ECLI:NL:RBMNE:2022:1266
Rechtbank Midden-Nederland
- Eerste aanleg - enkelvoudig
- Rechtspraak.nl
Beroep tegen WOZ-waarde vaststelling van onroerende zaken door heffingsambtenaar
In deze zaak heeft de rechtbank Midden-Nederland op 1 april 2022 uitspraak gedaan in een geschil tussen eiseres B.V. en de heffingsambtenaar van de belastingsamenwerking gemeenten & hoogheemraadschap Utrecht. Eiseres heeft beroep ingesteld tegen de uitspraak op bezwaar van de heffingsambtenaar, die op 15 maart 2021 het bezwaar van eiseres tegen de vastgestelde WOZ-waarden ongegrond had verklaard. De heffingsambtenaar had op 29 februari 2020 de waarde van twee onroerende zaken vastgesteld op respectievelijk € 702.000,- en € 688.000,-, gebaseerd op de Wet waardering onroerende zaken (Wet WOZ) met als waardepeildatum 1 januari 2019.

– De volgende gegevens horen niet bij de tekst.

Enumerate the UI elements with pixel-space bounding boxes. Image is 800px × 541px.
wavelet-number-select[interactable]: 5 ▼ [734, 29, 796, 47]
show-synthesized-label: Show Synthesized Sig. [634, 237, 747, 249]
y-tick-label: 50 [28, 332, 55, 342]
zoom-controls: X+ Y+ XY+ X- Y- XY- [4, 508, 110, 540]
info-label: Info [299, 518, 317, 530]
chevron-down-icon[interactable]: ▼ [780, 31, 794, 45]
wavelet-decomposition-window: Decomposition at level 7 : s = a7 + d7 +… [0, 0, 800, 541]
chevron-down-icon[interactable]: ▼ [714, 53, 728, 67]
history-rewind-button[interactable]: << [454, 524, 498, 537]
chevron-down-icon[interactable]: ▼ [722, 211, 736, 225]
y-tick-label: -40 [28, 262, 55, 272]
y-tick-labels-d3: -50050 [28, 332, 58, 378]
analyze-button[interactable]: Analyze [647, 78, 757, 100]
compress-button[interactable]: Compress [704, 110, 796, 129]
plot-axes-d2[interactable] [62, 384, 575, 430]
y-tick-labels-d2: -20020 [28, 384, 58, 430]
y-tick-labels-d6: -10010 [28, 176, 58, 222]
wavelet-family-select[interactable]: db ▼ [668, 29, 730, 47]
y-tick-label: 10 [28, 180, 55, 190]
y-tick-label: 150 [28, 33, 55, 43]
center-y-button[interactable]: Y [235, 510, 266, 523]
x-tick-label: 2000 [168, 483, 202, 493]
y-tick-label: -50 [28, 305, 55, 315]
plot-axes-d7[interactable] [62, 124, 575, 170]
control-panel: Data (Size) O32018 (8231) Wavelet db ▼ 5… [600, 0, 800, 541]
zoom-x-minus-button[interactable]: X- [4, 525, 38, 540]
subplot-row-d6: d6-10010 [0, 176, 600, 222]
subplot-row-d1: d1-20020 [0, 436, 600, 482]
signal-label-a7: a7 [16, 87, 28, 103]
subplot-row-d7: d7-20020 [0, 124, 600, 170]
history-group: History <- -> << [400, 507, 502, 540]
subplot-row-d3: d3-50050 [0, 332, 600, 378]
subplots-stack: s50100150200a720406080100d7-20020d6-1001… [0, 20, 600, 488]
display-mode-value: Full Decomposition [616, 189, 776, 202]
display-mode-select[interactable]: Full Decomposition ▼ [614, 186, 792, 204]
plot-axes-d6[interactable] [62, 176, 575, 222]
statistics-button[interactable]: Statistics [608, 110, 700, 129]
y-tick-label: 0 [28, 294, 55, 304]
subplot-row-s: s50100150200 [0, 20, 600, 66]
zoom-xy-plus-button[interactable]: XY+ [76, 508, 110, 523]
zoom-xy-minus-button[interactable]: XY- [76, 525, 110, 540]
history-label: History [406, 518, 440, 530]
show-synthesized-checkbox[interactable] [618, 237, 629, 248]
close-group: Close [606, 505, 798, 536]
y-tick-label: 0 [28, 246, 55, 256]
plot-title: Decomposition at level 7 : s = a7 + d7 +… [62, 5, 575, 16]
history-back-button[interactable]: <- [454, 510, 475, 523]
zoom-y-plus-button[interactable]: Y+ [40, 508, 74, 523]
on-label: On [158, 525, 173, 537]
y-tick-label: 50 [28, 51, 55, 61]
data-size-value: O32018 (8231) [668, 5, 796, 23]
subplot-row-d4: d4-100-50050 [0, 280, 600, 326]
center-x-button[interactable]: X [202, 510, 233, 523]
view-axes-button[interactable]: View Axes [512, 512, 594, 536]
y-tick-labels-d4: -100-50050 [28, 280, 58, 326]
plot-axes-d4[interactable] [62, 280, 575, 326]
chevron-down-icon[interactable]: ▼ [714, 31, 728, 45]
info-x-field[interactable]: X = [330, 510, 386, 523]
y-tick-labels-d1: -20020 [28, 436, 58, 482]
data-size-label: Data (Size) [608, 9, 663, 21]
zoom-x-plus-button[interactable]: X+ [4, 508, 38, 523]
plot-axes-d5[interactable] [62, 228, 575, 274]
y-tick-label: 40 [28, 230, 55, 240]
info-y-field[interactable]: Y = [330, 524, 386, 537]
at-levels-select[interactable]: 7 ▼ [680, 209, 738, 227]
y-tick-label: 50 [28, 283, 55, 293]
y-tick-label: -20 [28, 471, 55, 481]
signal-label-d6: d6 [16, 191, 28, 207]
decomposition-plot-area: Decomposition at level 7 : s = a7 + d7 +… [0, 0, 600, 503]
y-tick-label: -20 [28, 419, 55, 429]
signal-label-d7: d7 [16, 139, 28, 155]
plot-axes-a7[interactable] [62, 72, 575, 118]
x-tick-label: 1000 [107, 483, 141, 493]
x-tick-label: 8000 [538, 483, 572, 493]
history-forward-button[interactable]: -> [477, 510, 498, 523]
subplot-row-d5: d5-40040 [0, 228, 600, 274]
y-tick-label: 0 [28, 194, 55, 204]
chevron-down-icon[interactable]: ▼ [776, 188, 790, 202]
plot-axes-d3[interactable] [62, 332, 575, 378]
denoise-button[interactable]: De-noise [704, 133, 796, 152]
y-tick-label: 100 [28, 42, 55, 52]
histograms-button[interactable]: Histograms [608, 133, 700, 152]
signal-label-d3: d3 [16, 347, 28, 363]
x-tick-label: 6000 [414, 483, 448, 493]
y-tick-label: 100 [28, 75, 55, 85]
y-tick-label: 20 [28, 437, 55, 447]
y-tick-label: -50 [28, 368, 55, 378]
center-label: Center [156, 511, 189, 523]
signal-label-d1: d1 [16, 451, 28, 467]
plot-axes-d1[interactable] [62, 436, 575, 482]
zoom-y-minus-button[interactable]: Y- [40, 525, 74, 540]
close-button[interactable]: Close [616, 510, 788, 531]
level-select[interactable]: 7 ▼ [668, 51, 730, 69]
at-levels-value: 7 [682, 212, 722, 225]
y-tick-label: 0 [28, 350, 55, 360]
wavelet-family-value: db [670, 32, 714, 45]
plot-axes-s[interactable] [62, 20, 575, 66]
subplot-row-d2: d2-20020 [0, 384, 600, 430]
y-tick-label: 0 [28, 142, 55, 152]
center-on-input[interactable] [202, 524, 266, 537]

Tijdens de zitting op 17 januari 2022, die via een beeldverbinding plaatsvond, heeft eiseres, vertegenwoordigd door haar gemachtigde mr. D.A.N. Bartels, betoogd dat de vastgestelde waarden te hoog zijn. De heffingsambtenaar heeft ter onderbouwing van de waarden taxatiematrixen overgelegd en heeft zich laten vertegenwoordigen door [A], vergezeld door taxateurs [B] en [C]. De rechtbank heeft de argumenten van eiseres beoordeeld, waaronder de onjuistheden in de objectkenmerken en de hoogte van de huurwaarde per m2 en de kapitalisatiefactor.
De rechtbank oordeelde dat de heffingsambtenaar aannemelijk heeft gemaakt dat de vastgestelde WOZ-waarden niet te hoog zijn. De rechtbank heeft de argumenten van eiseres verworpen en geconcludeerd dat er geen aanleiding is voor een proceskostenveroordeling. De uitspraak is openbaar gemaakt op rechtspraak.nl en partijen zijn geïnformeerd over de mogelijkheid tot hoger beroep bij het gerechtshof Arnhem-Leeuwarden binnen zes weken na verzending van de uitspraak.